铜管两端封死,没有任何缝隙或接口,仿佛一个实心疙瘩。
他掂了掂,又对着火光仔细看了看铜管表面的氧化痕迹和细微划痕,递给李郎中:“能打开吗?小心些。”
李郎中接过,观察片刻,从药箱中取出一瓶气味刺鼻的药水,用棉布蘸了,极其小心地涂抹在铜管中段。
片刻,只听极轻微的“咔”一声细响,铜管表面竟然裂开一道头发丝般的细缝!
李郎中用镊子尖端沿着细缝轻轻一撬,铜管如同成熟的豆荚般分成两半,中间是空的,塞着一小卷浸过油脂、防水防潮的薄绢。
薄绢展开,上面用极细的墨线画着一些奇特的符号和线路,似图非图,似字非字,旁边还有几行扭曲的、像是某种密码的标注。
完全看不懂。
陈策只看了一眼,便知道这绝非寻常之物。
或许是一种更高级的密语,或许是其海上联络网络的密钥,又或许……是其他更紧要的东西。
“收好。”他将薄绢重新卷起,连同铜管一起交给影七,“连同这半张舆图,一并封存,任何人不得擅动。令察事营中精于破译和南洋事务者,秘密研看。”
“是。”影七小心翼翼接过。
陈策的目光,这才投向石床上那具已然僵硬的躯体。
范同死了,死得干脆,死得决绝,用最昂贵的毒药,给自己安排了一个充满诡谲与悬念的结局。

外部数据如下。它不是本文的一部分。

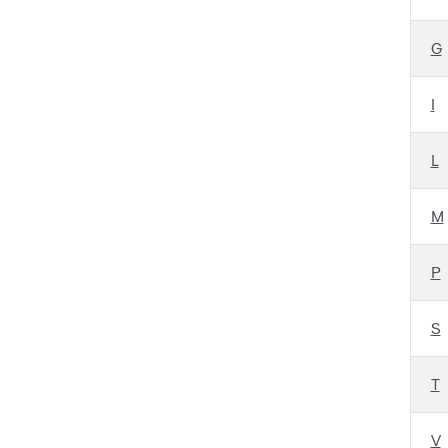
G
I
L
M
P
S
T
V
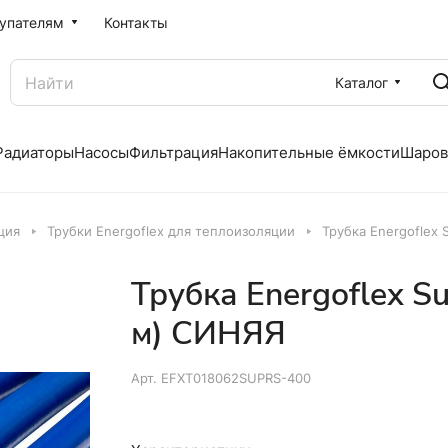
упателям
Контакты
Каталог
Радиаторы
Насосы
Фильтрация
Накопительные ёмкости
Шаров
ция
Трубки Energoflex для теплоизоляции
Трубка Energoflex 
Трубка Energoflex Su
м) СИНЯЯ
Арт.
EFXT018062SUPRS-400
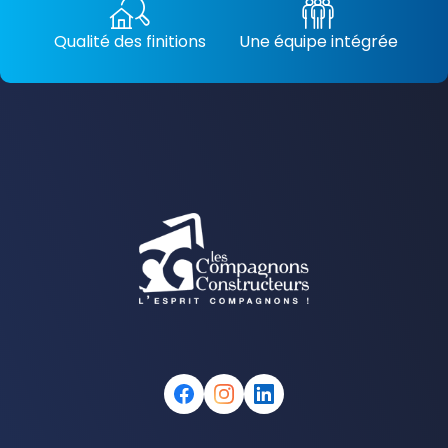
Qualité des finitions
Une équipe intégrée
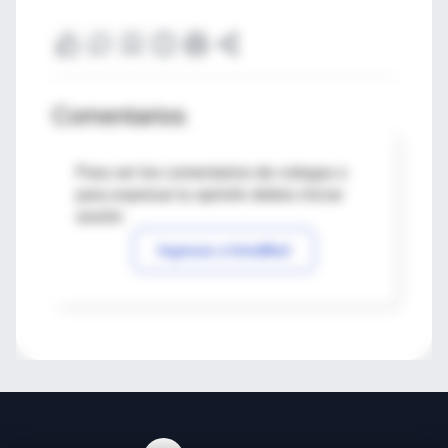
Comentarios
Para ver los comentarios de colegas o
para expresar tu opinión debes iniciar
sesión
Ingresar a IntraMed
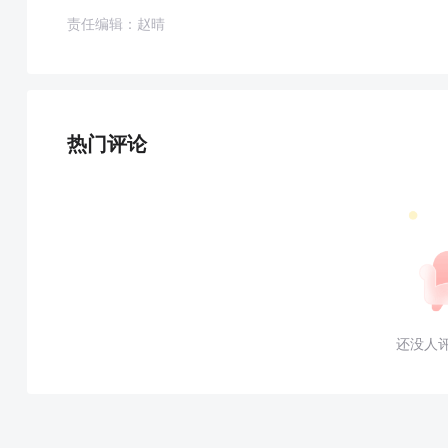
责任编辑：赵晴
热门评论
还没人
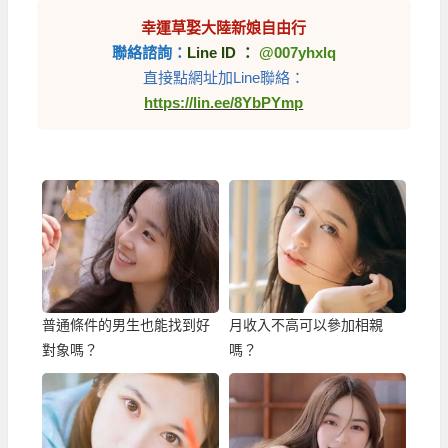
幸運草娶大陸新娘自由行
聯絡諮詢：
Line ID ：
@007yhxlq
直接點網址加Line聯絡：
https://lin.ee/8YbPYmp
普通條件的男生也能找到好
月收入不高可以參加相親
對象嗎？
嗎？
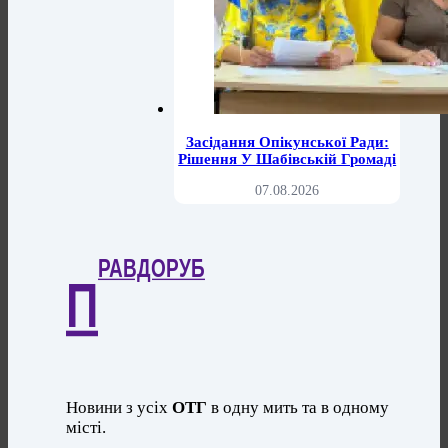
Засідання Опікунської Ради:
Рішення У Шабівській Громаді
07.08.2026
РАВДОРУБ
П
Новини з усіх
ОТГ
в одну мить та в одному
місті.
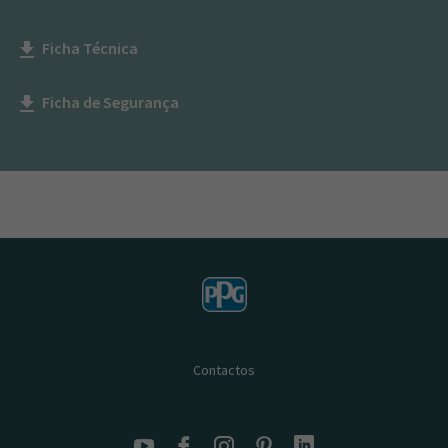
Ficha Técnica
get_app
Ficha de Segurança
get_app
Contactos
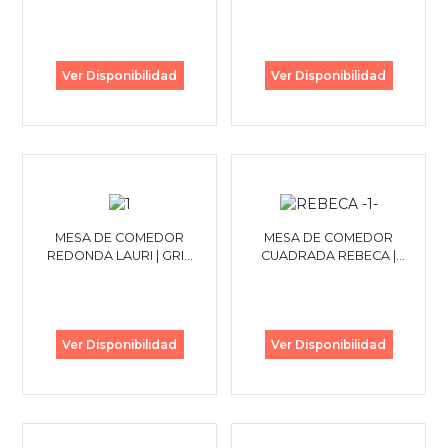
WALNUT
GREIGE
Ver Disponibilidad
Ver Disponibilidad
MESA DE COMEDOR
MESA DE COMEDOR
REDONDA LAURI | GRIS
CUADRADA REBECA |
CLARO
BLANCO
Ver Disponibilidad
Ver Disponibilidad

他临死前那句“棋局未完”,像一句恶毒的诅咒,又像一个冰冷的预言,伴随着这半张辽东舆图和看不懂的密绢,沉甸甸地压在了每个人心头。
“验尸记录做详细,尸体……”陈策顿了顿,“先存于冰窖,稍后处置。地牢内外,所有当值人员,隔离审查。昨夜至今,有任何异常,哪怕是一丝风声、一个可疑的影子,都必须报上来。”
“属下明白!”影七肃然应道。
陈策站起身,氅衣下摆拂过冰冷的地面。
他最后看了一眼范同,那个曾经掀起无数风波、几乎撼动东南半壁的阴谋家,如今也不过是一具逐渐冰冷、即将腐朽的皮囊。
然而,他留下的迷雾,却比他的尸体更加沉重,更加危险。
“我们回去。”他对身旁一直沉默的阿丑道。
阿丑上前扶住他。
她的手很稳,但陈策能感觉到她指尖微微的凉意。
走出地牢,重新沐浴在清晨微凉却清新的空气中,阳光有些刺眼。
陈策闭上眼,深吸了一口气,将肺腑间那股阴寒甜腥的气息驱散。